La Jornada Semanal,   domingo 26 de febrero  de 2006        núm. 573
 

Ecos de piedras rodantes

Roberto Garza Iturbide

En otros tiempos solía defender a la música rock con el ímpetu de un extremista. Ahora lo hago por placer. Mi primer alegato a su favor se dio a raíz de un genuino acto de rebeldía infantil: sucedió la mañana de un domingo de 1982, día de mi décimo cumpleaños, cuando decidí dar los buenos días a mi familia y vecinos con el disco Highway to Hell, de AC/DC.
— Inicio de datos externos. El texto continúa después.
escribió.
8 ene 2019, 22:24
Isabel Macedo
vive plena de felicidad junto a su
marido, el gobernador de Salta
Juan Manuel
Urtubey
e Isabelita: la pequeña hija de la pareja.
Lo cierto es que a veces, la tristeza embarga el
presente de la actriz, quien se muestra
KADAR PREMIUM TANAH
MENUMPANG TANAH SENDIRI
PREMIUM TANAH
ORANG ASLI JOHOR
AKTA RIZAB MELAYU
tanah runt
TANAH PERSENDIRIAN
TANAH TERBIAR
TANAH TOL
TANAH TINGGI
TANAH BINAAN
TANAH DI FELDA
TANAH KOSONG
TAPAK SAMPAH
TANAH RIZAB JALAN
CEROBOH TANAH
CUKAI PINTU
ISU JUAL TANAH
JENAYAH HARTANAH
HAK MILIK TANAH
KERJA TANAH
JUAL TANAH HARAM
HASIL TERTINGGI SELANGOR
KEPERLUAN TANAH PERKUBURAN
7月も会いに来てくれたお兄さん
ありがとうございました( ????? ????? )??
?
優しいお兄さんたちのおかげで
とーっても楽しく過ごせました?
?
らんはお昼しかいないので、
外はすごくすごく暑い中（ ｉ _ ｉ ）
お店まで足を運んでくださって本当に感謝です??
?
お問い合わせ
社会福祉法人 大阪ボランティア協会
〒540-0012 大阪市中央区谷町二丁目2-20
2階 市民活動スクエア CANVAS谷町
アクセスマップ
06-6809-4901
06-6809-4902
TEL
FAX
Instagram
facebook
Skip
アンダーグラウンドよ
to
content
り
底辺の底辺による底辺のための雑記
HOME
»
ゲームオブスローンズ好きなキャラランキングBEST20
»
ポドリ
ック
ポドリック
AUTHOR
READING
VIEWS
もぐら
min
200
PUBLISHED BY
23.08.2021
Esa madrugada, mi hermano mayor había entrado a hurtadillas a la recámara para dejar el anhelado regalo sobre el buró. Recuerdo que lo examiné durante algunos minutos, dándole vueltas y releyendo los nombres de las rolas. Con mucho cuidado lo coloqué en el tocadiscos y subí el volumen al máximo; un instante después, las bocinas del Panasonic PLL retumbaban como nunca. El sonido era tan alto que los gritos histéricos de mi hermana pasaron inadvertidos ante la estridente voz de Bon Scott.

Al cabo de unos minutos, mientras simulaba un solo de guitarra con una raqueta de tenis, apareció mi padre como poseído por el demonio y apagó el aparato con severidad. "¡¿Estás loco?!... ¡¿Quién te dio permiso de usar el tocadiscos?!", tronó con la voz seca y rasposa de un fumador compulsivo recién levantado. Aún recuerdo la cara de asombro de mi viejo cuando le respondí que yo tenía el mismo derecho de escuchar mi música como él sus discos de Los Panchos. La afrenta me costó la prohibición temporal del uso del equipo de sonido, pero también fue el germen de una posición intelectual que marcó mis días de juventud.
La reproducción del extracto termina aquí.